E-GOVERNMENT
Accessibility survey slams e-gov websites
11-12-2006
by Emmet Ryan
A new report has blasted government efforts to make its websites accessible to disabled users.
The study, by internet consultancy firm Red Cardinal, found a quarter of government departments' websites failed the minimum, or priority one, standards required by the Web Content Accessibility Guidelines (WCAG).
"These are globally recognised standards," said Richard Hearne of Red Cardinal. "Most websites reach the priority one standards set down but in the 2005 Disability Act the Government committed to reaching priority two." The survey found that most sites had not reached this standard.
Four government departments did comply with both the WCAG priority one guidelines and HTML/CSS cosing standards: the Department of Arts, Sport and Tourism, the Department of Enterprise, Trade & Employment, the Department of Finance and the Department of Social & Family Affairs set the standard amongst government departments.
The survey studied a total of 41 websites covering government departments, public bodies and political parties.
Political party sites fared particularly poorly with 57 percent failing the minimum standard for accessibility. "Most of the websites studied in the survey are accessible but several have coding errors," said Hearne. "There is a greater likelihood that websites with coding errors will have problems with screen reading technology, which blind people use when accessing websites."
Hearne said coding errors could not be used as a precise gauge of accessibility but that they can provide a rough idea of the scale of the problem within certain websites. The websites for the Department of Defence, the Examinations results service and the Farmer IT Training service were amongst the websites with the most coding errors.
"It's not difficult to bring these websites up to the priority two standards.
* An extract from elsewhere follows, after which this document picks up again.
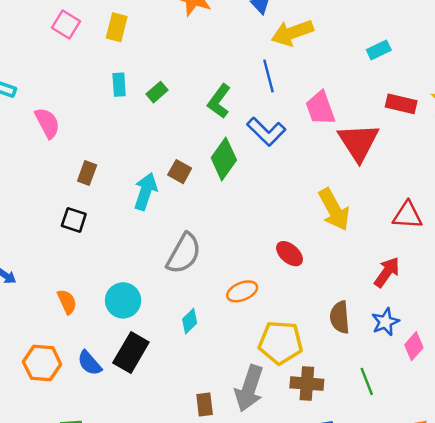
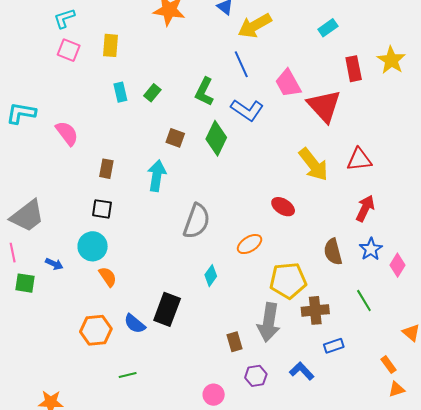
red rectangle: (401, 104) -> (354, 69), turned 75
brown square: (180, 172) -> (175, 138), moved
red triangle: (407, 215) -> (359, 160), moved
cyan circle: (123, 300) -> (93, 246), moved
The guidelines have been set down, all the webmasters need to do is follow them to make the websites more accessible," said Hearne.
He said there were signs that work was being done to raise the level of accessibility of government websites. "A positive feature of this report was the number of government websites that aspired for a higher standard than the current basic standard," said Hearne. "This is very encouraging and forms the foundation of the new inclusive web."
The report also analysed the use of RSS newsfeeds on the 41 websites surveyed. The study found that 43 percent of political party websites use RSS, with 25 percent of government departments and 11 percent of public bodies using the service. Really Simple Syndication (RSS) is a method to syndicate site content by creating a document that summarises specific site content such as news, blog posts or comments and forum threads.